[Dataset excerpts]
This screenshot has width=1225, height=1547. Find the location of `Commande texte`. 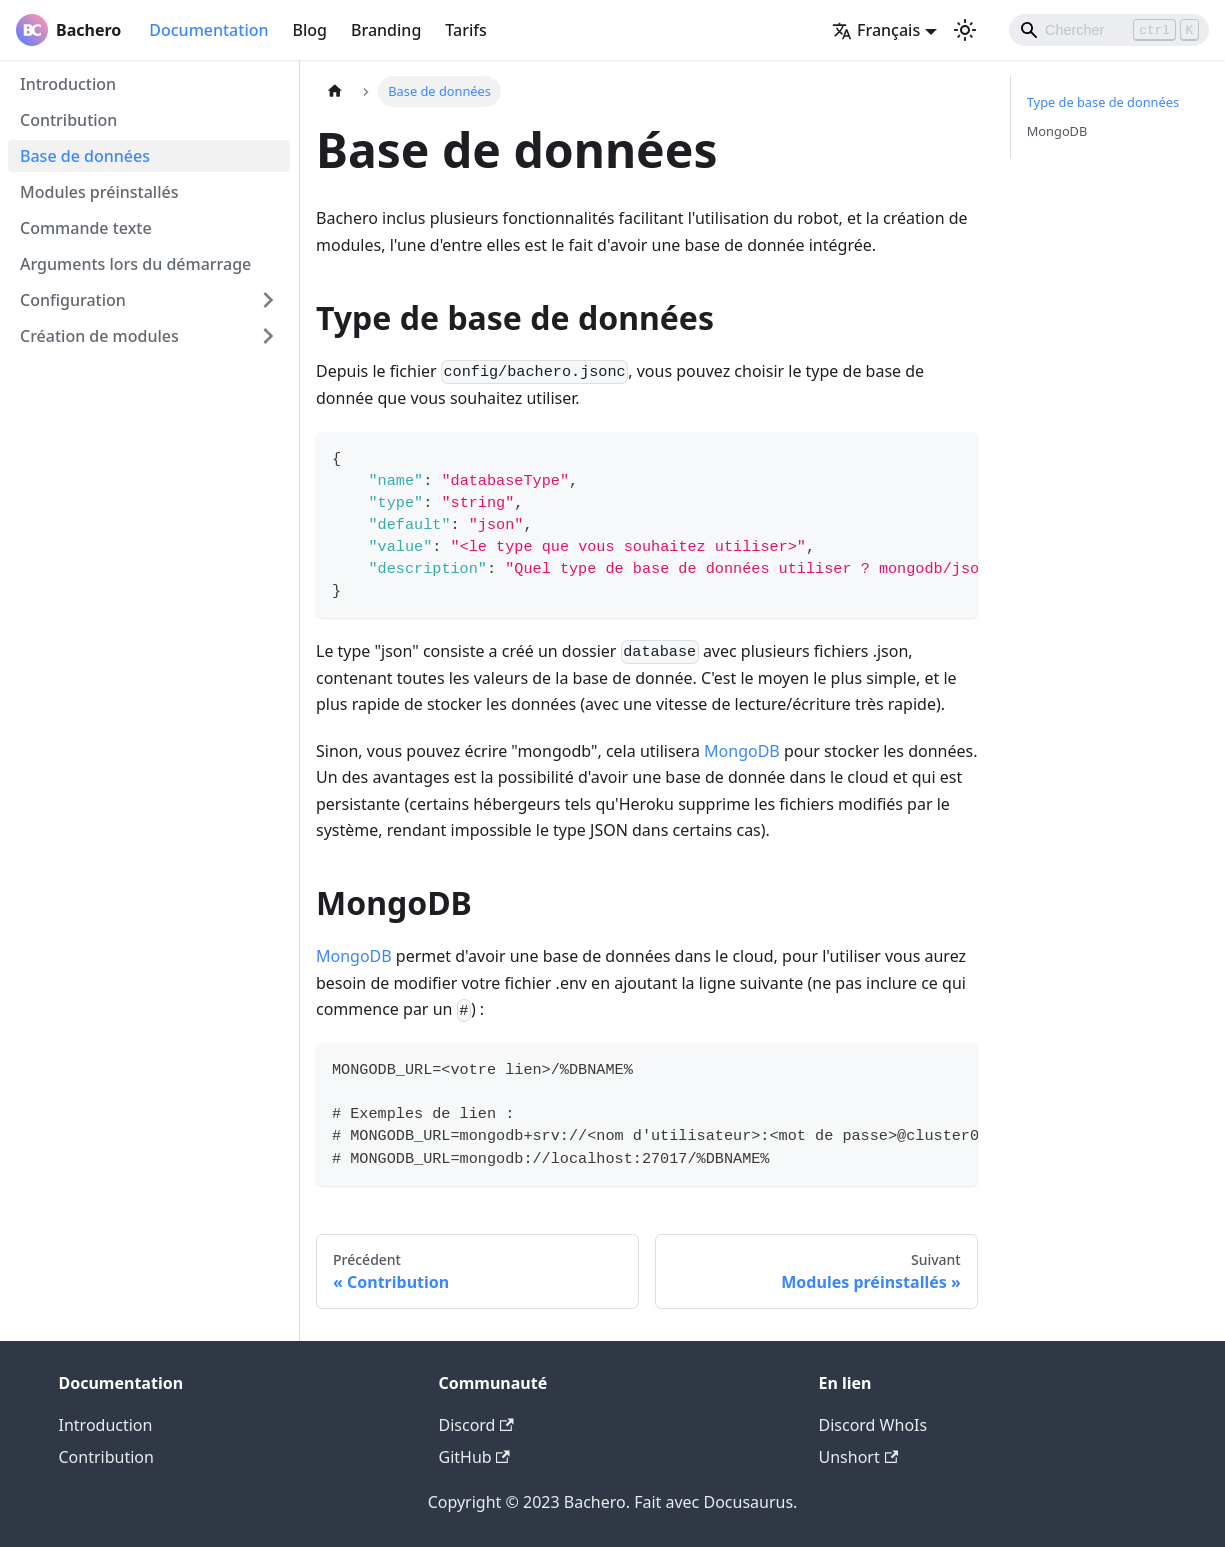

Commande texte is located at coordinates (86, 228).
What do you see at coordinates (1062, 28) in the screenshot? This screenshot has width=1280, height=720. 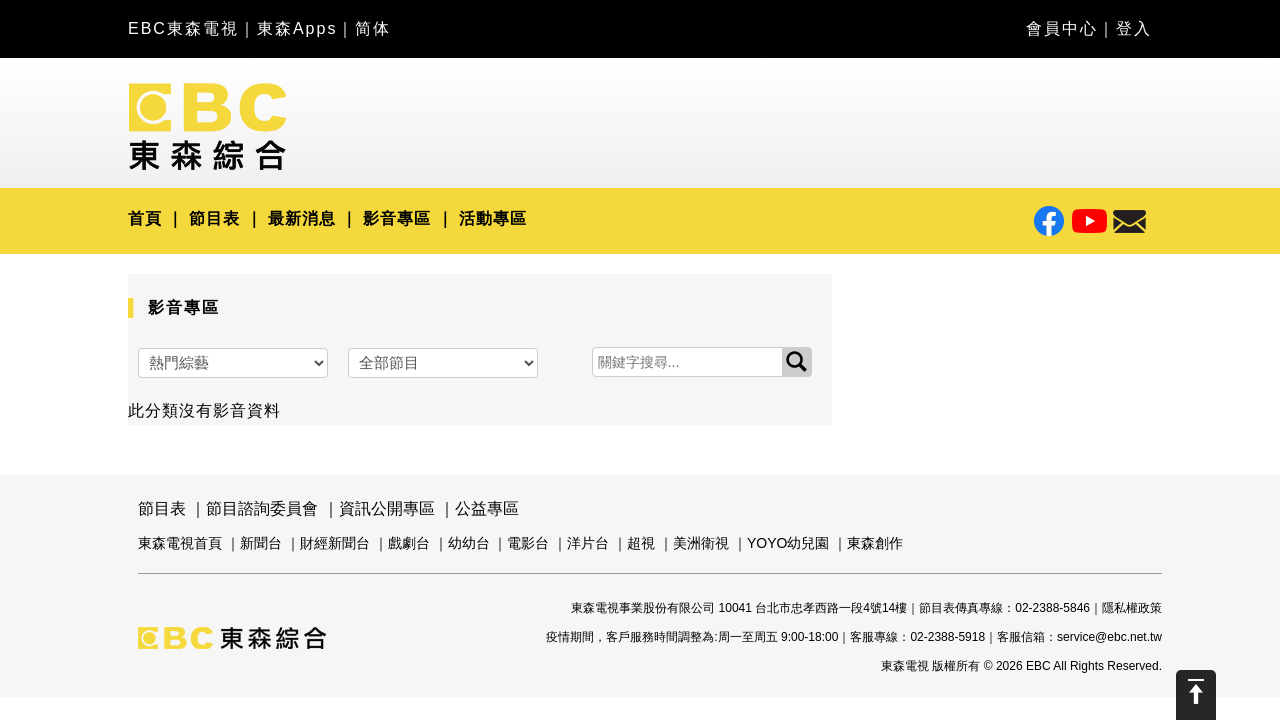 I see `會員中心` at bounding box center [1062, 28].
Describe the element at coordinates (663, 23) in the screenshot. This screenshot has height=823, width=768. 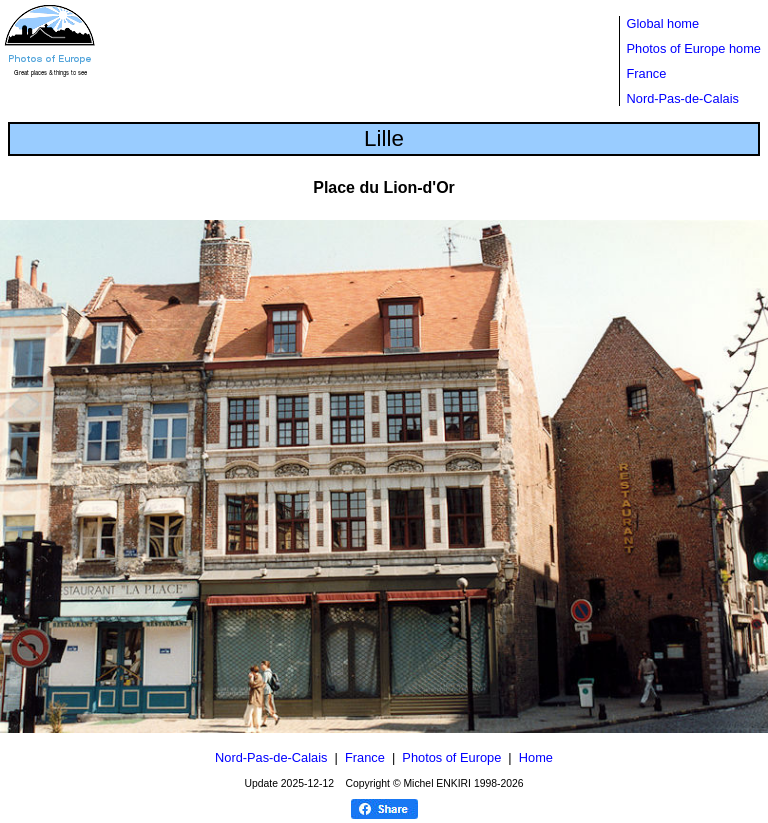
I see `Global home` at that location.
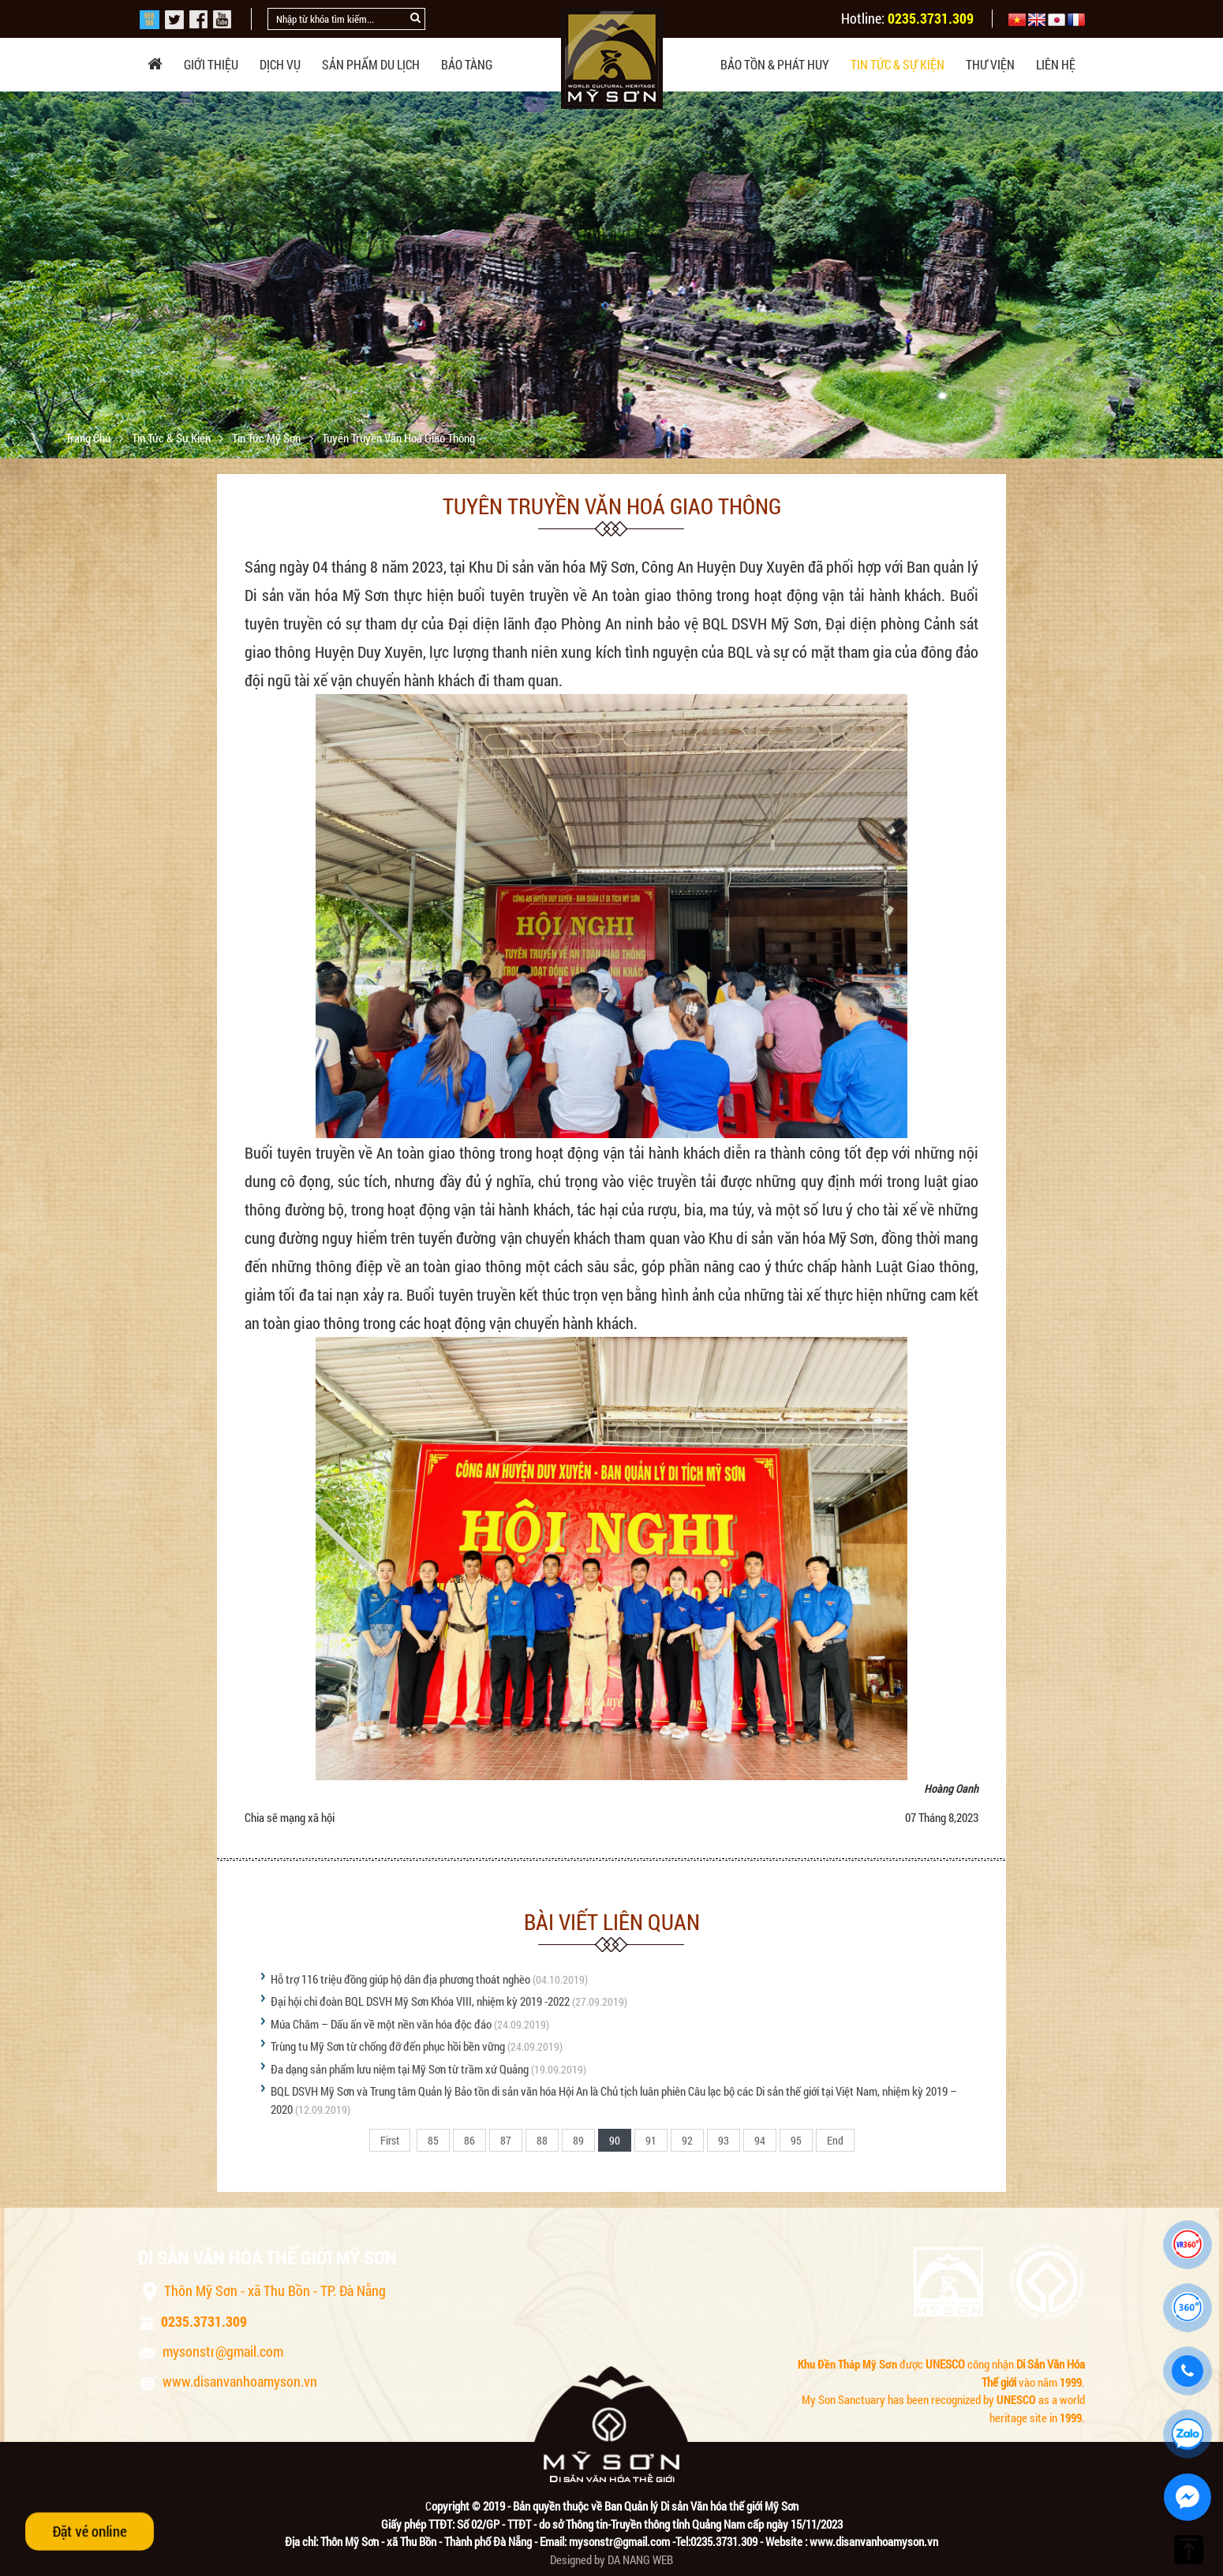  What do you see at coordinates (420, 2001) in the screenshot?
I see `Đại hội chi đoàn BQL DSVH Mỹ Sơn Khóa VIII, nhiệm kỳ 2019 -2022` at bounding box center [420, 2001].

*Assigned task*
Transcribe exactly, and only, the lines from the line with "Describe the element" through the last line of the records, inclusive; the pictures do not belong in the copy.

*Output for this exercise*
Describe the element at coordinates (663, 23) in the screenshot. This screenshot has height=823, width=768. 
I see `Global home` at that location.
  What do you see at coordinates (420, 2001) in the screenshot?
I see `Đại hội chi đoàn BQL DSVH Mỹ Sơn Khóa VIII, nhiệm kỳ 2019 -2022` at bounding box center [420, 2001].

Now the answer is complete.